MHB Understanding induction proof of pigeonhole principle

AI Thread Summary
The discussion revolves around understanding the induction proof of the pigeonhole principle as presented in Biggs' Discrete Mathematics. The theorem asserts that if there is an injection from the natural numbers up to n to those up to m, then n must be less than or equal to m. Participants express confusion about specific steps in the proof, particularly the construction of the injection j* and the implications of the cases where j(x) equals or does not equal s+1. Clarifications highlight that the induction statement should consider m as a variable rather than fixed, which simplifies the proof process. The conversation concludes with a better understanding of the proof's structure and the importance of correctly framing induction statements.
Mathmellow
Messages
7
Reaction score
0
I am struggling to understand the induction proof of the pigeonhole principle in my textbook. The theorem and the proof, from Biggs Discrete Mathematics, is pasted below, and I will explain further (see bold text) what I am having trouble with.

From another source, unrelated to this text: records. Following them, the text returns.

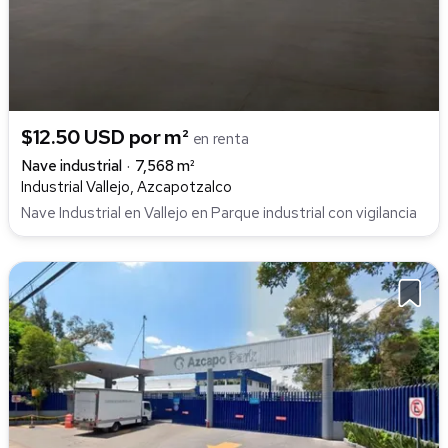
$12.50 USD por m²
en renta
Nave industrial
7,568 m²
Industrial Vallejo, Azcapotzalco
Nave Industrial en Vallejo en Parque industrial con vigilancia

Theorem. Let m be a natural number. Then the following statement is true for every natural number n: if there is an injection from $$\Bbb{N}_n$$ to $$\Bbb{N}_m$$, then $$n\leq m$$.

Proof. We use the principle of induction.
The statement is true when $$n=1$$, since $$1\leq m$$ for any natural number m.
The induction hypothesis is that the statement is true when n takes a specific value $$k\ge 1$$. We have to deduce that it is true when $$n=k+1$$.
Suppose that $$j:\Bbb{N}_{k+1}\to\Bbb{N}_m$$ is an injection. Since $$k+1\geq 2$$, it follows (from the definition of an injection) that m cannot be 1. So $$m=s+1$$, for some natural number s. In order to show that $$k+1\leq m=s+1$$, we construct an injection $$j^*:\Bbb{N}_k\to\Bbb{N}_s$$, and use the induction hypothesis to conclude that $$k\leq s$$.
There are two cases.

Case 1: Suppose that $$j(x)\neq s+1$$ for all $$x\in \Bbb{N}_k$$. Then we let $$j^*$$ be the injection defined by $$j^*(x)=j(x)$$, for all $$x\in\Bbb{N}_k$$.
What do they mean by this step? What are they accomplishing by defining the injection $$j^*(x)=j(x)$$, and what exactly do they mean by $$j(x)\neq s+1$$?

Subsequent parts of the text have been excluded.